In this ongoing mini-series of blog posts, I share more nuggets from my online writing class, Plot and Structure, with instructor Bethany Nuckolls.
As our class proceeded into analyzing Act II of our novels, Bethany explained the concept of Shock: “Shock is the moment when the protagonist’s world comes crashing down, their ideals prove to have a fatal flaw, their companions betray them, or their desire proves to be short of expectations. This is the darkest moment in their journey thus far. For the first time, success will seem impossible. Doubt becomes certainty, bringing about the third point of Act II: the Critical Choice.”

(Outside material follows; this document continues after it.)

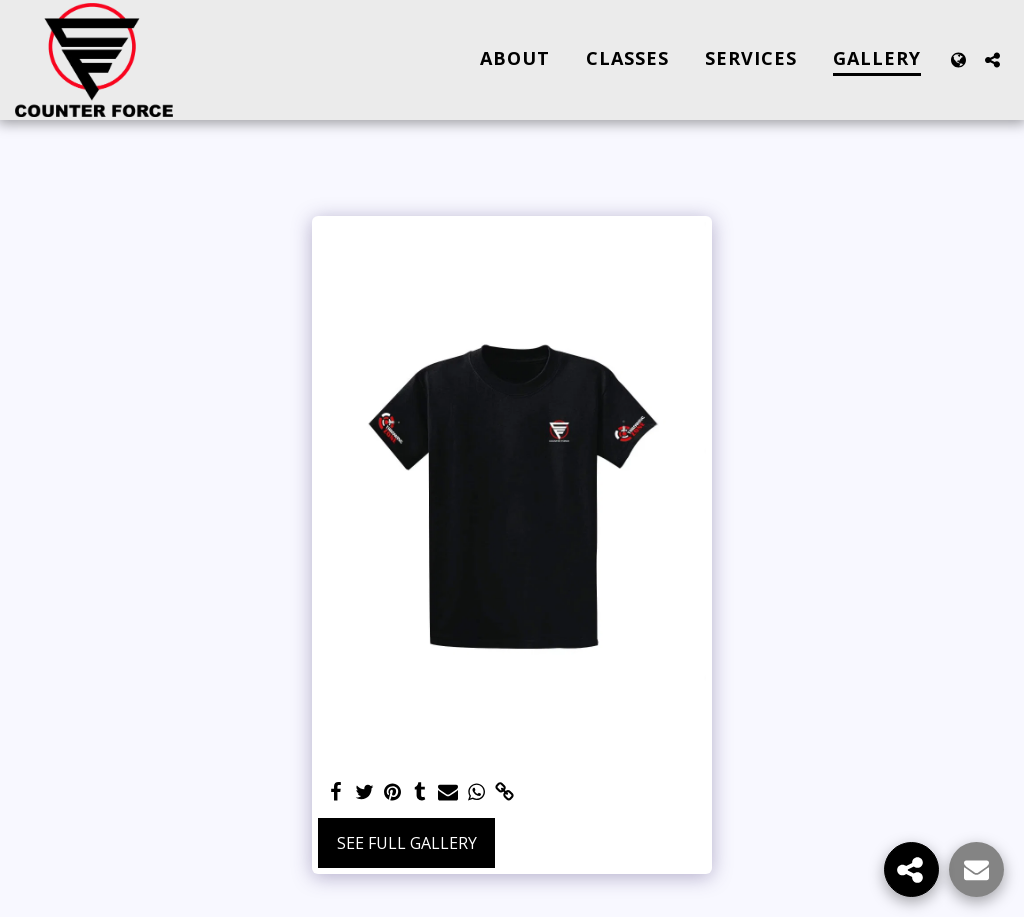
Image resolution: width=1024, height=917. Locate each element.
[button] (992, 60)
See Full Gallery (407, 843)
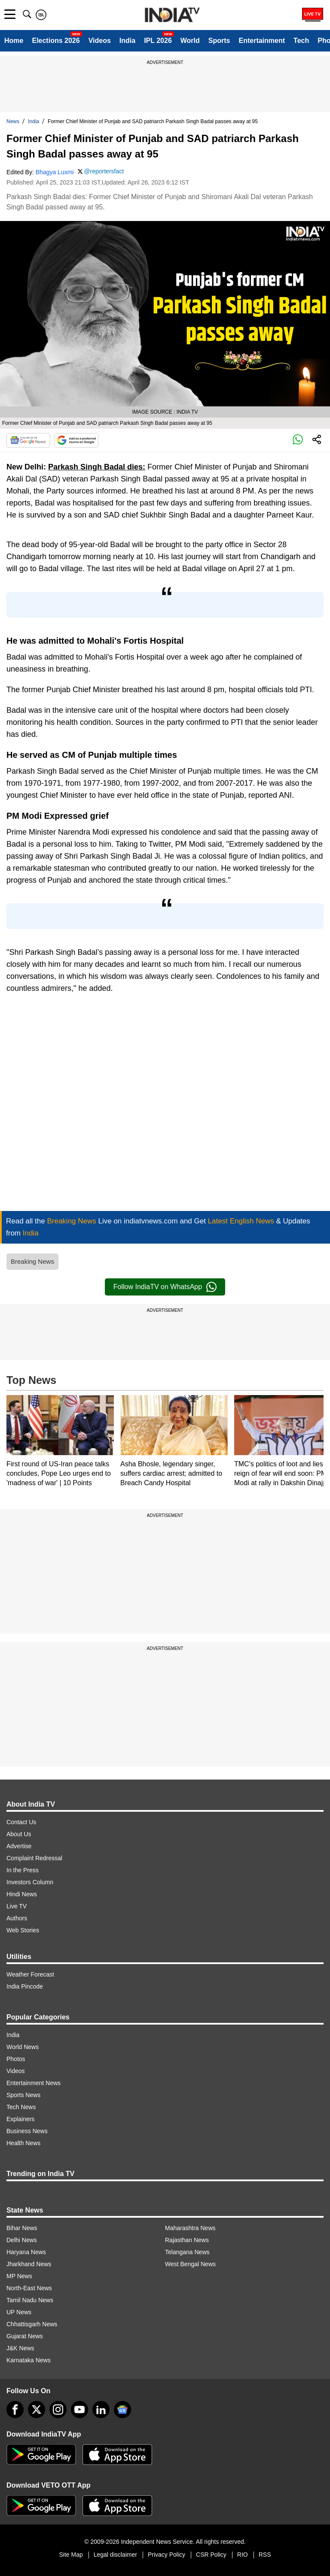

Since I had just finished listening to What Happened to Goodbye? by Sarah Dessen, I decided to use that to discuss this concept and explore why I felt the book was emotionally compelling. I have included some of the previously discussed plot elements as well.
McLean, the 17-year-old protagonist, chooses to live with her father after he and her mother divorce. Her father’s job is helping faltering restaurants to either survive or close. In the last two years, McLean has gone into each new school and established a new identity for herself along with a new name. At one school she is a drama diva, at another a cheerleader, and most recently the student council secretary. Along with new names, McLean makes sure she never got attached to any of her friends since she knows she will be leaving soon. This is her Stasis (original state).
She moves to a new school (Trigger) and her pattern changes when she “accidentally” introduces herself as McLean and allows herself to develop new friends and a special friendship with the boy next door, Dave. As Dave and her group of friends work on putting together a model of the town (a superb example of an objective correlative of McLean’s life) she builds relationships and enjoys eating at one of the girl’s homes (Food, and the lack of eating together with her father is another objective correlative). When her friends look on a popular social media website, and discover that her email address is associated with four different names, they question who McLean really is--a question she is already asking herself. They react with distrust and she sinks into self-doubt.
I don’t remember if I cried at this point (although something in this book triggered tears); Dessen built up to this Shock point very cleverly and logically, but it still took me by surprise. McLean’s sense of loss when she realizes she has betrayed her friends by not revealing these past “selves” totally makes sense. It is definitely her "Point of No Return." After this, the book moves into the end of Act II when McLean faces her Critical Choice: Will she join her father when his next job takes him to Hawaii, or will she find a way to finish her senior year with her friends?
After I posted my analysis, Bethany commented, “Indeed, the Shock is not necessarily supposed to shock the reader (via the definition of "surprise"). Rather it shocks the lead character, and if the reader has drawn close enough to that character in the meantime, it should emotionally affect the reader as well.